Are we ready for a Golden Age?
10 May 2001

I cannot help being amazed at the wishful thinking of some writers. In his book, Greenspan's Taming of the Wave, François-Xavier Chevallier, Head of Research of BNP Paribas Asset Management, suggested that the US Federal Reserve Chairman, Alan Greenspan, has successfully tamed the long-term Kondratieff cycle in the US by engineering a gradual de-leveraging of the US economy, and that this has set the stage for a steady, long-term, upward phase, or a "Golden Age" in the economy.

But first, let me give a brief overview of the Kondratieff cycle. Named after a Russian economist, this cycle is a long cycle that is claimed to last about 50 to 60 years. It consists of an up wave and a down wave, each of about 25 to 30 years in duration. The up wave ends in inflation, while the down wave ends in deflation, usually brought about by excessive debt.

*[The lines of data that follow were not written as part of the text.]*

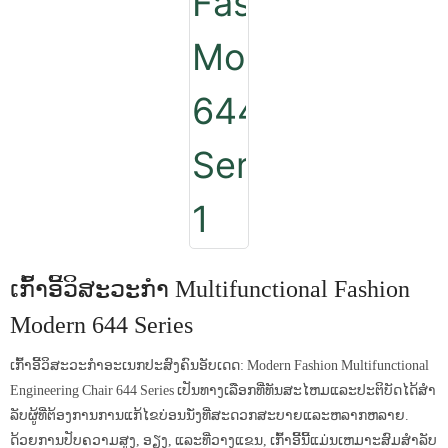
ເກົ້າອີ້ວິສະວະກໍາ Multifunctional Fashion
Modern 644 Series
ເກົ້າອີ້ວິສະວະກໍາອະເນກປະສົງຄົນອັບເດດ: Modern Fashion Multifunctional
Engineering Chair 644 Series ເປັນທາງເລືອກທີ່ທັນສະໄຫມແລະປະຕິບັດໄດ້ສໍາ
ລັບຜູ້ທີ່ຕ້ອງການການແກ້ໄຂບ່ອນນັ່ງທີ່ສະດວກສະບາຍແລະຫລາກຫລາຍ.
ດ້ວຍການປັບຄວາມສູງ, ອຽງ, ແລະທີ່ວາງແຂນ, ເກົ້າອີ້ນີ້ແມ່ນເຫມາະສົມສໍາລັບ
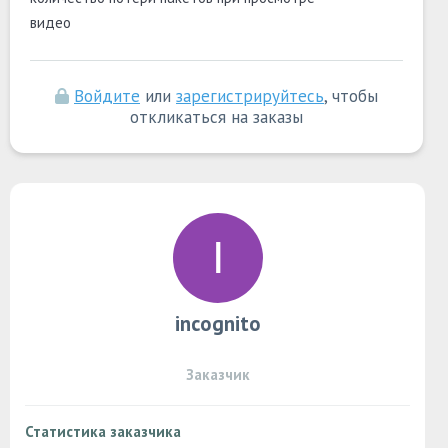
видео
Войдите
или
зарегистрируйтесь
, чтобы
откликаться на заказы
incognito
Заказчик
Статистика заказчика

In his book, Chevallier states that debt levels hit a peak in the late 1980s and early 1990s in the US and Japan. Subsequently, weighed down by those debts, the Japanese stock market crashed in the 1990s, and the Japanese economy went into depression.

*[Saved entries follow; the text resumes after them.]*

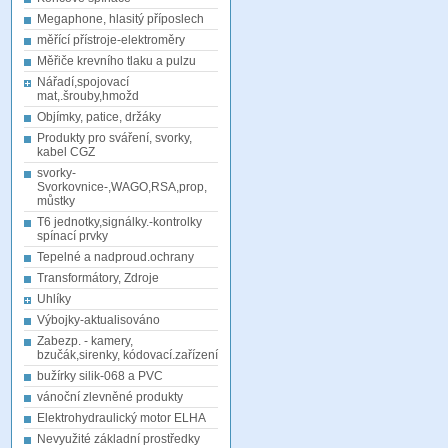
Megaphone, hlasitý příposlech
měřící přístroje-elektroměry
Měřiče krevního tlaku a pulzu
Nářadí,spojovací
mat,.šrouby,hmožd
Objímky, patice, držáky
Produkty pro sváření, svorky,
kabel CGZ
svorky-
Svorkovnice-,WAGO,RSA,prop,
můstky
T6 jednotky,signálky.-kontrolky
spínací prvky
Tepelné a nadproud.ochrany
Transformátory, Zdroje
Uhlíky
Výbojky-aktualisováno
Zabezp. - kamery,
bzučák,sirenky, kódovací.zařízení
bužírky silik-068 a PVC
vánoční zlevněné produkty
Elektrohydraulický motor ELHA
Nevyužité základní prostředky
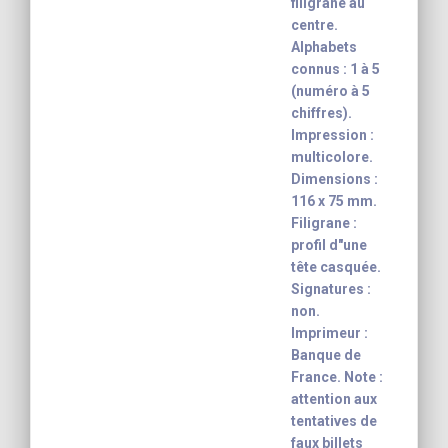
filigrane au
centre.
Alphabets
connus : 1 à 5
(numéro à 5
chiffres).
Impression :
multicolore.
Dimensions :
116 x 75 mm.
Filigrane :
profil d"une
tête casquée.
Signatures :
non.
Imprimeur :
Banque de
France. Note :
attention aux
tentatives de
faux billets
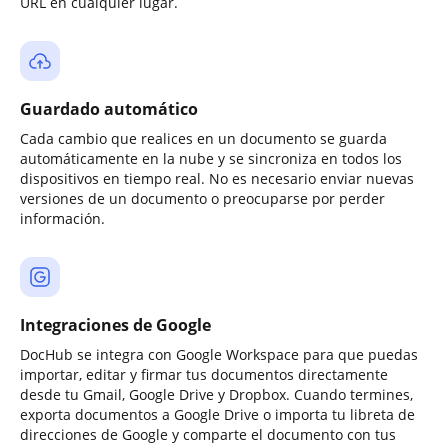
URL en cualquier lugar.
Guardado automático
Cada cambio que realices en un documento se guarda
automáticamente en la nube y se sincroniza en todos los
dispositivos en tiempo real. No es necesario enviar nuevas
versiones de un documento o preocuparse por perder
información.
Integraciones de Google
DocHub se integra con Google Workspace para que puedas
importar, editar y firmar tus documentos directamente
desde tu Gmail, Google Drive y Dropbox. Cuando termines,
exporta documentos a Google Drive o importa tu libreta de
direcciones de Google y comparte el documento con tus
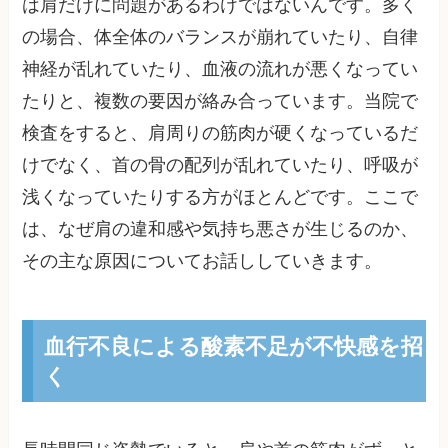
は肩だけに問題があるわけではないんです。多く
の場合、体全体のバランスが崩れていたり、自律
神経が乱れていたり、血液の流れが悪くなってい
たりと、複数の要因が絡み合っています。当院で
検査をすると、肩周りの筋肉が硬くなっているだ
けでなく、首の骨の配列が乱れていたり、呼吸が
浅くなっていたりする方がほとんどです。ここで
は、なぜ肩の違和感や気持ち悪さが生じるのか、
その主な原因についてお話ししていきます。
血行不良による酸素不足が不快感を招
く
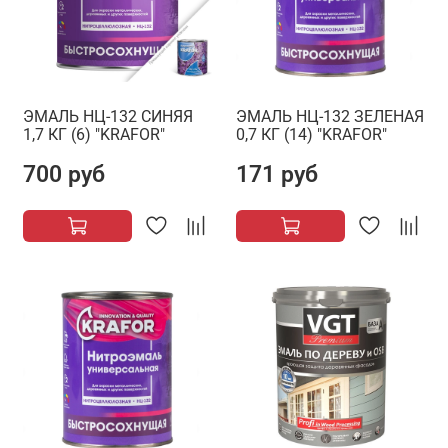
ЭМАЛЬ НЦ-132 СИНЯЯ
ЭМАЛЬ НЦ-132 ЗЕЛЕНАЯ
1,7 КГ (6) "KRAFOR"
0,7 КГ (14) "KRAFOR"
700 руб
171 руб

I have no arguments with the comments on Japan. But Chevallier then goes on to claim that the US has successfully de-leveraged itself and is ready for the next up wave. The basis of his claim? The improvement in the balance sheets of corporations, individuals and the US Government. But what are the figures he used to support his contention? The US Federal budget, which was -- and still is -- in surplus, and the ddecline in the rate of growth of total US debt (public and private).

What he failed to consider is that while the Federal budget may be in surplus, so that public debt is declining, private debt continues to rise, as his own figures on total debt indicate. A decline in the rate of growth still leaves the debt growing -- hardly a case of de-leveraging -- and leaves one doubtful that the US is ready for a golden age of economic growth. That would be akin to saying that when the US stock market hit a "permanently high plateau" (in the words of Irving Fisher) in 1929, it was ready for another bull run.